**PROBLEM DESCRIPTION**
Please transcribe only the lines that run from the line bearing "erth Mint Special" to the end of the entries, keeping both end lines. Skip the pictures.
= = = = = = =
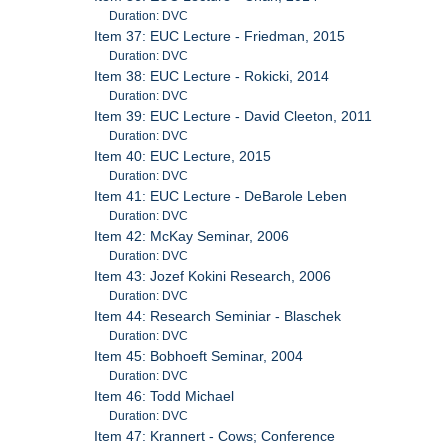
Duration: DVC
Item 37: EUC Lecture - Friedman, 2015
Duration: DVC
Item 38: EUC Lecture - Rokicki, 2014
Duration: DVC
Item 39: EUC Lecture - David Cleeton, 2011
Duration: DVC
Item 40: EUC Lecture, 2015
Duration: DVC
Item 41: EUC Lecture - DeBarole Leben
Duration: DVC
Item 42: McKay Seminar, 2006
Duration: DVC
Item 43: Jozef Kokini Research, 2006
Duration: DVC
Item 44: Research Seminiar - Blaschek
Duration: DVC
Item 45: Bobhoeft Seminar, 2004
Duration: DVC
Item 46: Todd Michael
Duration: DVC
Item 47: Krannert - Cows; Conference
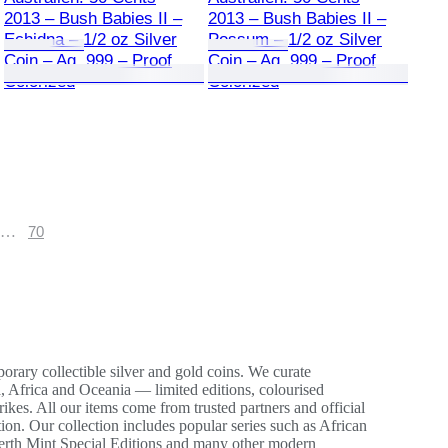
2013 – Bush Babies II –
2013 – Bush Babies II –
Echidna – 1/2 oz Silver
Possum – 1/2 oz Silver
Coin – Ag .999 – Proof
Coin – Ag .999 – Proof
Colorized
Colorized
…
70
ary collectible silver and gold coins. We curate
, Africa and Oceania — limited editions, colourised
ikes. All our items come from trusted partners and official
ition. Our collection includes popular series such as African
erth Mint Special Editions and many other modern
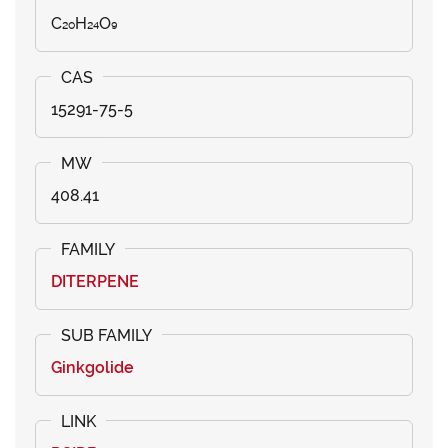
C₂₀H₂₄O₉
15291-75-5
408.41
DITERPENE
Ginkgolide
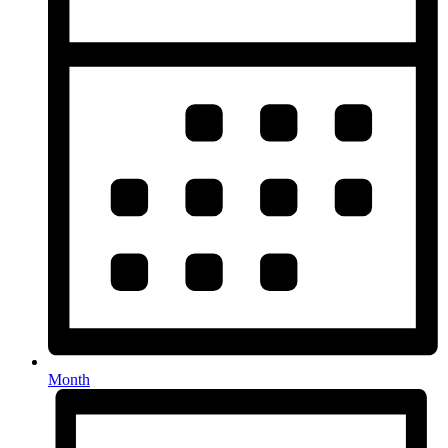
Month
= = = = = = =
**REPLY**
erth Mint Special Editions and many other modern
C₂₀H₂₄O₉
15291-75-5
408.41
DITERPENE
Ginkgolide
Month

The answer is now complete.